DATA IN THIS EXERCISE |
****************

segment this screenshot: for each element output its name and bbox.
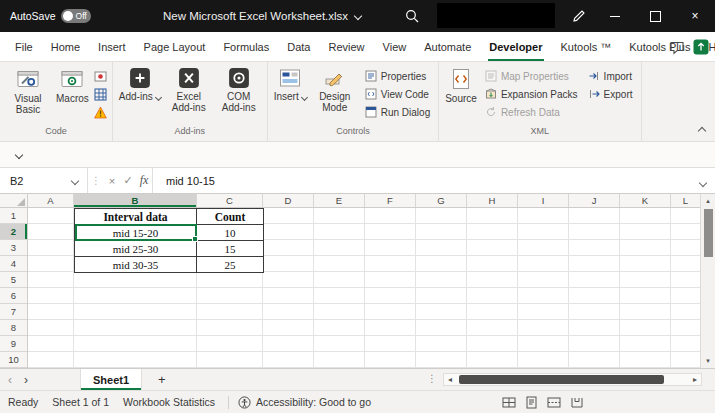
- record-macro-icon[interactable]: [94, 70, 107, 83]
- export-button[interactable]: Export: [588, 87, 633, 101]
- cell-B1[interactable]: Interval data: [75, 209, 197, 225]
- workbook-statistics-button[interactable]: Workbook Statistics: [123, 396, 215, 408]
- cell-C3[interactable]: 15: [197, 241, 264, 257]
- column-header-H[interactable]: H: [467, 194, 518, 207]
- column-header-E[interactable]: E: [314, 194, 365, 207]
- normal-view-icon[interactable]: [502, 396, 516, 409]
- xml-source-button[interactable]: Source: [442, 65, 480, 105]
- properties-button[interactable]: Properties: [365, 69, 430, 83]
- tab-kutools[interactable]: Kutools ™: [552, 32, 621, 61]
- column-header-L[interactable]: L: [671, 194, 700, 207]
- column-header-A[interactable]: A: [28, 194, 74, 207]
- close-button[interactable]: ×: [675, 0, 715, 32]
- insert-function-icon[interactable]: fx: [136, 173, 152, 188]
- row-header-2[interactable]: 2: [0, 224, 27, 240]
- tab-page-layout[interactable]: Page Layout: [135, 32, 215, 61]
- tab-review[interactable]: Review: [319, 32, 373, 61]
- formula-input[interactable]: mid 10-15: [152, 168, 691, 193]
- row-header-8[interactable]: 8: [0, 320, 27, 336]
- autosave-pill[interactable]: Off: [61, 9, 91, 23]
- cell-C2[interactable]: 10: [197, 225, 264, 241]
- sheet-cells[interactable]: Interval data Count mid 15-20 10 mid 25-…: [28, 208, 700, 368]
- vertical-scrollbar[interactable]: ▴ ▾: [700, 194, 715, 368]
- tab-file[interactable]: File: [6, 32, 42, 61]
- search-icon[interactable]: [405, 9, 419, 23]
- minimize-button[interactable]: [595, 0, 635, 32]
- cell-C4[interactable]: 25: [197, 257, 264, 273]
- cell-B4[interactable]: mid 30-35: [75, 257, 197, 273]
- tab-automate[interactable]: Automate: [415, 32, 480, 61]
- cancel-icon[interactable]: ×: [104, 175, 120, 187]
- tab-data[interactable]: Data: [278, 32, 319, 61]
- macro-security-icon[interactable]: [94, 106, 107, 119]
- design-mode-icon: [324, 67, 346, 89]
- tab-insert[interactable]: Insert: [89, 32, 135, 61]
- horizontal-scrollbar[interactable]: ◂ ▸: [443, 373, 702, 386]
- view-code-button[interactable]: View Code: [365, 87, 430, 101]
- maximize-button[interactable]: [635, 0, 675, 32]
- column-header-F[interactable]: F: [365, 194, 416, 207]
- enter-icon[interactable]: ✓: [120, 174, 136, 187]
- design-mode-button[interactable]: Design Mode: [310, 65, 360, 113]
- column-header-I[interactable]: I: [518, 194, 569, 207]
- column-header-G[interactable]: G: [416, 194, 467, 207]
- scroll-down-icon[interactable]: ▾: [701, 356, 715, 366]
- redacted-account-badge[interactable]: [437, 3, 555, 28]
- select-all-corner[interactable]: [0, 194, 28, 208]
- document-title: New Microsoft Excel Worksheet.xlsx: [163, 10, 348, 22]
- scroll-up-icon[interactable]: ▴: [701, 196, 715, 206]
- column-header-C[interactable]: C: [197, 194, 263, 207]
- column-header-J[interactable]: J: [569, 194, 620, 207]
- macros-button[interactable]: Macros: [53, 65, 92, 105]
- row-header-6[interactable]: 6: [0, 288, 27, 304]
- visual-basic-button[interactable]: Visual Basic: [3, 65, 53, 115]
- row-header-3[interactable]: 3: [0, 240, 27, 256]
- row-header-7[interactable]: 7: [0, 304, 27, 320]
- row-header-4[interactable]: 4: [0, 256, 27, 272]
- tab-view[interactable]: View: [374, 32, 416, 61]
- expand-formula-bar-icon[interactable]: [699, 178, 707, 186]
- page-break-preview-icon[interactable]: [547, 396, 561, 409]
- new-sheet-button[interactable]: +: [158, 371, 166, 389]
- excel-add-ins-button[interactable]: Excel Add-ins: [164, 65, 214, 113]
- name-box[interactable]: B2: [0, 168, 88, 193]
- comments-icon[interactable]: [669, 40, 685, 55]
- tab-developer[interactable]: Developer: [480, 32, 551, 61]
- column-header-K[interactable]: K: [620, 194, 671, 207]
- scroll-right-icon[interactable]: ▸: [689, 374, 701, 385]
- column-header-B[interactable]: B: [74, 194, 197, 207]
- window-title[interactable]: New Microsoft Excel Worksheet.xlsx: [163, 0, 361, 32]
- page-margins-icon[interactable]: [570, 396, 584, 409]
- collapse-ribbon-icon[interactable]: [698, 127, 706, 135]
- page-layout-icon[interactable]: [525, 396, 538, 409]
- expansion-packs-button[interactable]: Expansion Packs: [485, 87, 578, 101]
- run-dialog-button[interactable]: Run Dialog: [365, 105, 430, 119]
- qat-overflow-chevron-icon[interactable]: [15, 150, 23, 158]
- add-ins-button[interactable]: Add-ins: [116, 65, 164, 103]
- insert-control-button[interactable]: Insert: [271, 65, 310, 103]
- cell-C1[interactable]: Count: [197, 209, 264, 225]
- sheet-tab-sheet1[interactable]: Sheet1: [80, 369, 142, 390]
- column-header-D[interactable]: D: [263, 194, 314, 207]
- row-header-1[interactable]: 1: [0, 208, 27, 224]
- cell-B2[interactable]: mid 15-20: [75, 225, 197, 241]
- tab-formulas[interactable]: Formulas: [214, 32, 278, 61]
- cell-B3[interactable]: mid 25-30: [75, 241, 197, 257]
- com-add-ins-button[interactable]: COM Add-ins: [214, 65, 264, 113]
- row-header-9[interactable]: 9: [0, 336, 27, 352]
- previous-sheet-icon[interactable]: ‹: [2, 370, 18, 390]
- tab-splitter-icon[interactable]: ⋮: [427, 369, 437, 391]
- tab-home[interactable]: Home: [42, 32, 89, 61]
- row-header-10[interactable]: 10: [0, 352, 27, 368]
- scroll-left-icon[interactable]: ◂: [444, 374, 456, 385]
- vertical-scroll-thumb[interactable]: [704, 209, 713, 257]
- import-button[interactable]: Import: [588, 69, 633, 83]
- ink-pen-icon[interactable]: [572, 9, 586, 23]
- row-header-5[interactable]: 5: [0, 272, 27, 288]
- use-relative-references-icon[interactable]: [94, 88, 107, 101]
- share-icon[interactable]: [693, 39, 709, 55]
- next-sheet-icon[interactable]: ›: [18, 370, 34, 390]
- accessibility-status[interactable]: Accessibility: Good to go: [238, 396, 371, 409]
- horizontal-scroll-thumb[interactable]: [459, 375, 664, 384]
- autosave-toggle[interactable]: AutoSave Off: [10, 0, 91, 32]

****************

WHAT YOU ARE ASKED TO DO |
State, as a bare number, how many lines of the records above include "design".

REPLY |
2